STOL: Hat es bisher bereits direkte Gespräche zwischen Linkem und Land gegeben?
Berger:: Die hat es bereits gegeben. Dabei hat das Unternehmen allerdings unmögliche Forderungen gestellt, die wir ablehnen mussten. Die Verhandlungen wurden abgebrochen. Das Land gibt Steuergelder aus und es gibt Verträge, die von Linkem eingehalten werden müssen. Das Land muss rechtlich in Ordnung sein. Deshalb muss jetzt geklärt werden, ob es rechtlich möglich ist, eine Kompromisslösung zu finden, um den Dienst zumindest in jenen Gemeinden weiterhin zu gewährleisten, wo er schon funktioniert.
STOL: Linkem droht die Breitbandversorgung einzustellen, wenn das Land nicht zahlt. Fühlen Sie sich nicht erpresst?
Berger:: Für mich ist es schon ein Katz- und Maus-Spiel: Linkem hat mittlerweile Kunden, die die Telecom-Verträge gekündigt haben, fest an sich gebunden. Diese Leute sind der Firma ausgeliefert.

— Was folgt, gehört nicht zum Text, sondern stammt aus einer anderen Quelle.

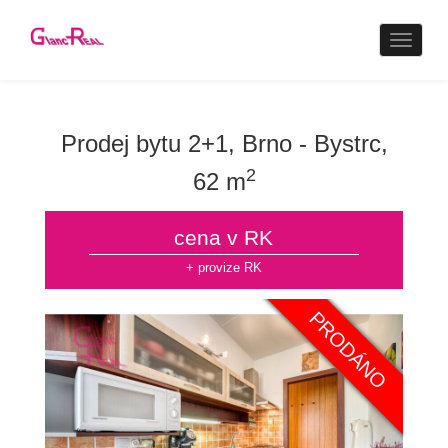
Naviga
Prodej bytu 2+1, Brno - Bystrc,
2
62 m
cena v RK
+ provize RK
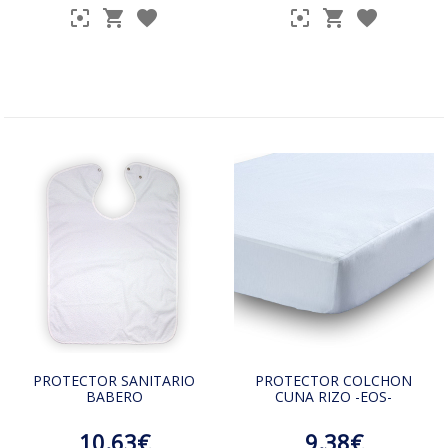
PROTECTOR SANITARIO
PROTECTOR COLCHON
BABERO
CUNA RIZO -EOS-
10.63€
9.38€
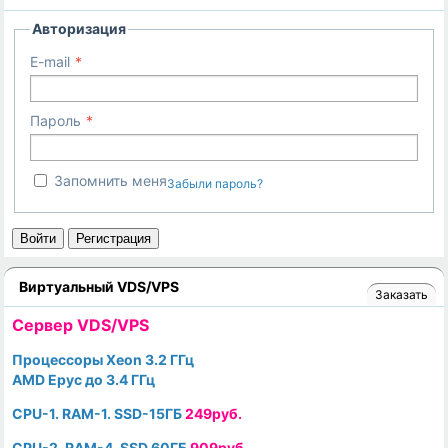
Авторизация
E-mail
Пароль
Запомнить меня
Забыли пароль?
Войти
Регистрация
Виртуальный VDS/VPS
Заказать
Cервер VDS/VPS
Процессоры Xeon 3.2 ГГц
AMD Epyc до 3.4 ГГц
CPU-1. RAM-1. SSD-15ГБ
249руб.
CPU-2. RAM-4. SSD 60ГБ
909руб.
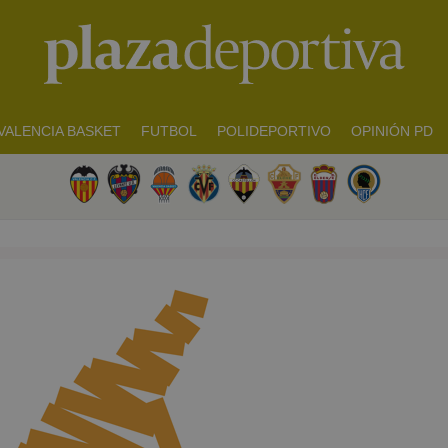
VALENCIA BASKET
FUTBOL
POLIDEPORTIVO
OPINIÓN PD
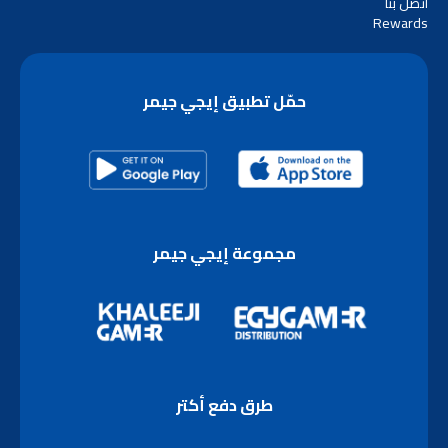
اتصل بنا
Rewards
حمّل تطبيق إيجي جيمر
مجموعة إيجي جيمر
طرق دفع أكتر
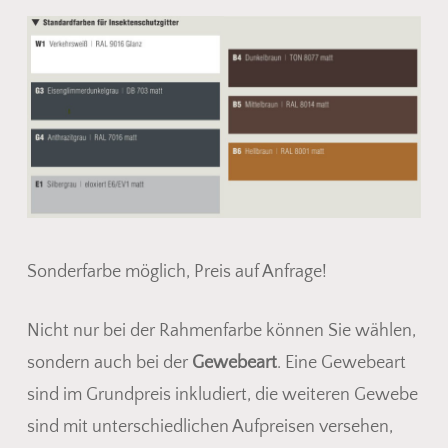
Sonderfarbe möglich, Preis auf Anfrage!
Nicht nur bei der Rahmenfarbe können Sie wählen,
sondern auch bei der
Gewebeart
. Eine Gewebeart
sind im Grundpreis inkludiert, die weiteren Gewebe
sind mit unterschiedlichen Aufpreisen versehen,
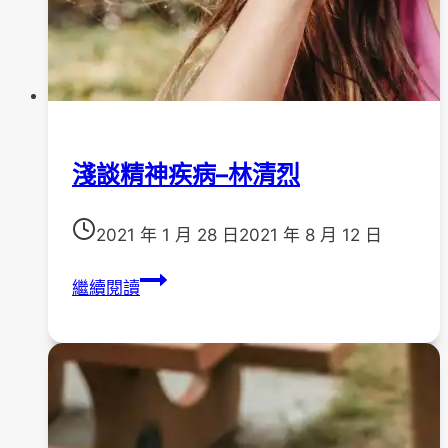
淺談精神疾病–林清烈
2021 年 1 月 28 日
2021 年 8 月 12 日
淺
繼續閱讀
談
精
神
疾
病
–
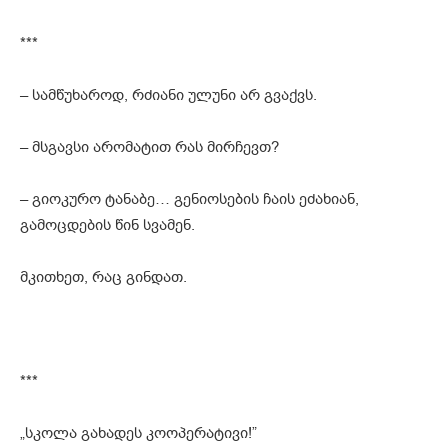
***
– სამწუხაროდ, რძიანი ულუნი არ გვაქვს.
– მსგავსი არომატით რას მირჩევთ?
– გიოკურო ტანაბე… გენიოსების ჩაის ეძახიან,
გამოცდების წინ სვამენ.
მკითხეთ, რაც გინდათ.
***
„სკოლა გახადეს კოოპერატივი!”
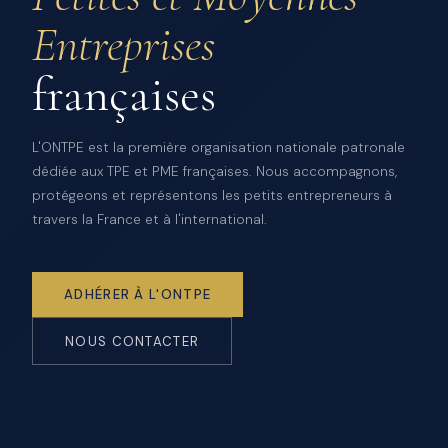
Entreprises
françaises
L'ONTPE est la première organisation nationale patronale
dédiée aux TPE et PME françaises. Nous accompagnons,
protégeons et représentons les petits entrepreneurs à
travers la France et à l'international.
ADHÉRER À L'ONTPE
NOUS CONTACTER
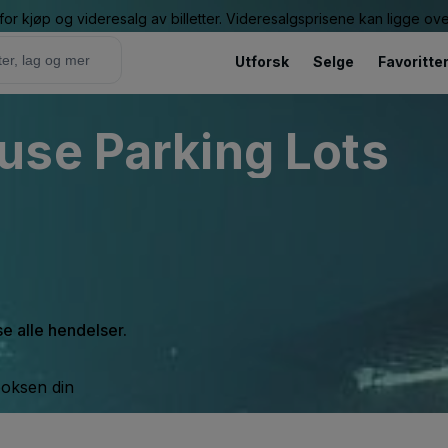
or kjøp og videresalg av billetter. Videresalgsprisene kan ligge ov
Utforsk
Selge
Favoritte
use Parking Lots
se alle hendelser.
boksen din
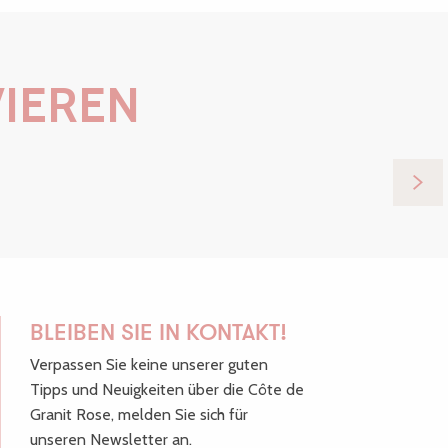
VIEREN
BLEIBEN SIE IN KONTAKT!
Verpassen Sie keine unserer guten
Tipps und Neuigkeiten über die Côte de
Granit Rose, melden Sie sich für
unseren Newsletter an.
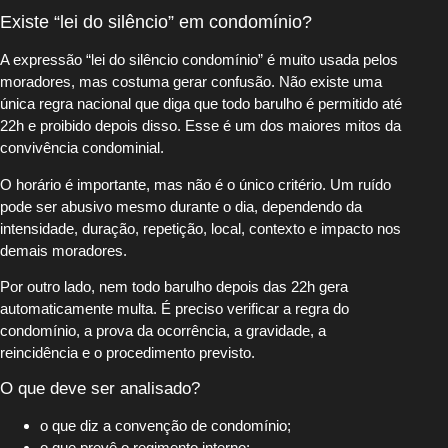
Existe “lei do silêncio” em condomínio?
A expressão “lei do silêncio condomínio” é muito usada pelos
moradores, mas costuma gerar confusão. Não existe uma
única regra nacional que diga que todo barulho é permitido até
22h e proibido depois disso. Esse é um dos maiores mitos da
convivência condominial.
O horário é importante, mas não é o único critério. Um ruído
pode ser abusivo mesmo durante o dia, dependendo da
intensidade, duração, repetição, local, contexto e impacto nos
demais moradores.
Por outro lado, nem todo barulho depois das 22h gera
automaticamente multa. É preciso verificar a regra do
condomínio, a prova da ocorrência, a gravidade, a
reincidência e o procedimento previsto.
O que deve ser analisado?
o que diz a convenção de condomínio;
o que prevê o regimento interno;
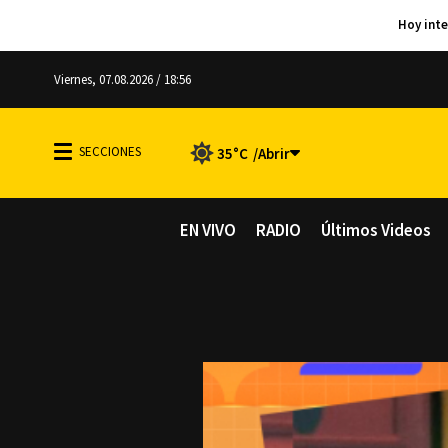
Viernes, 07.08.2026 / 18:56
35°C
EN VIVO
RADIO
Últimos Videos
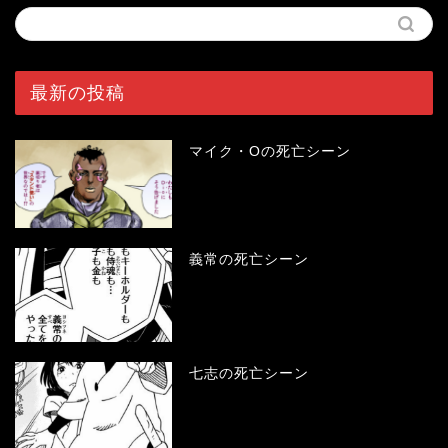
最新の投稿
マイク・Oの死亡シーン
義常の死亡シーン
七志の死亡シーン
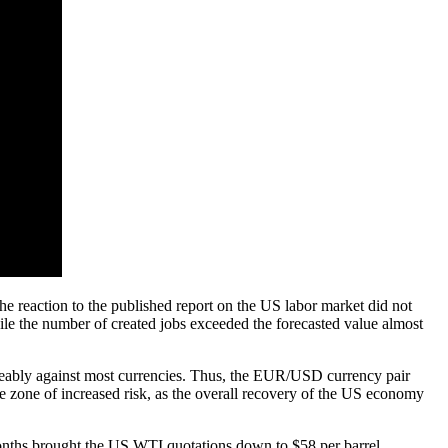
e reaction to the published report on the US labor market did not
ile the number of created jobs exceeded the forecasted value almost
eably against most currencies. Thus, the EUR/USD currency pair
he zone of increased risk, as the overall recovery of the US economy
months brought the US WTI quotations down to $58 per barrel.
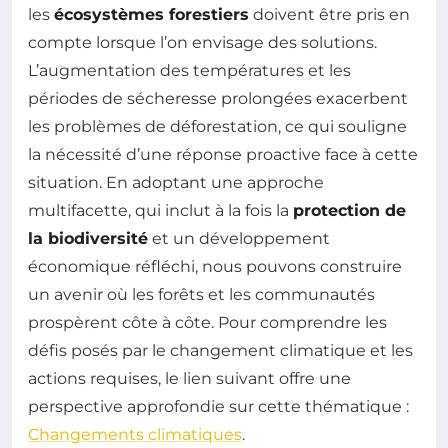
les
écosystèmes forestiers
doivent être pris en
compte lorsque l’on envisage des solutions.
L’augmentation des températures et les
périodes de sécheresse prolongées exacerbent
les problèmes de déforestation, ce qui souligne
la nécessité d’une réponse proactive face à cette
situation. En adoptant une approche
multifacette, qui inclut à la fois la
protection de
la biodiversité
et un développement
économique réfléchi, nous pouvons construire
un avenir où les forêts et les communautés
prospèrent côte à côte. Pour comprendre les
défis posés par le changement climatique et les
actions requises, le lien suivant offre une
perspective approfondie sur cette thématique :
Changements climatiques
.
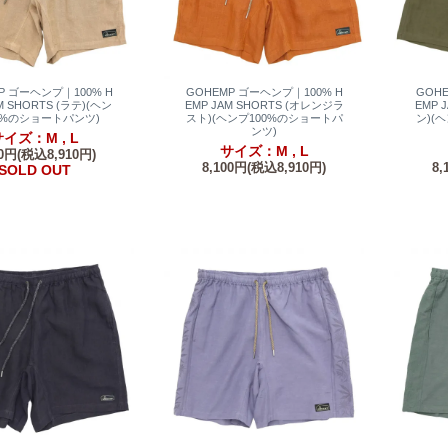
P ゴーヘンプ｜100% H
GOHEMP ゴーヘンプ｜100% H
GOH
M SHORTS (ラテ)(ヘン
EMP JAM SHORTS (オレンジラ
EMP 
0%のショートパンツ)
スト)(ヘンプ100%のショートパ
ン)(
ンツ)
イズ：M , L
サイズ：M , L
00円(税込8,910円)
8,100円(税込8,910円)
8,
SOLD OUT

STOL: Was, wenn Linkem seinen Dienst wirklich einstellt? Gibt es einen Notfallplan?
Berger:: Nein. Die Entscheidung liegt ganz beim Linkem. Die Firma muss selbst wissen, ob sie ihre 2000 Kunden im Dunkeln lassen will und auf die Einnahmen verzichten kann. Außerdem hat Linkem bereits viel Geld in die Infrastruktur investiert. Diese Geschäftspraktik ist für mich nicht ganz nachvollziehbar.
STOL: Wie viel müsste das Land zahlen, wenn Linkem den Vertrag erfüllen würde?
Berger:: Linkem hat bei der Ausschreibung 1,9 Millionen Euro geboten und dafür den Zuschlag erhalten. Da die Arbeiten aber nicht fristgerecht erledigt wurden, werden pro Monat Verzögerung Strafgebühren fällig. Damit sinkt die Summe, die wir zahlen müssen.
STOL: Wer versorgt Sie zuhause mit Internet?
Berger:: Die Telecom. Ich habe aber keinen Breitband-Anschluss. Ich wohne in Rain in Taufers. Das Dorf gehört zu jenen Gemeinden in der Peripherie, die vom Land mit Breitband versorgt werden.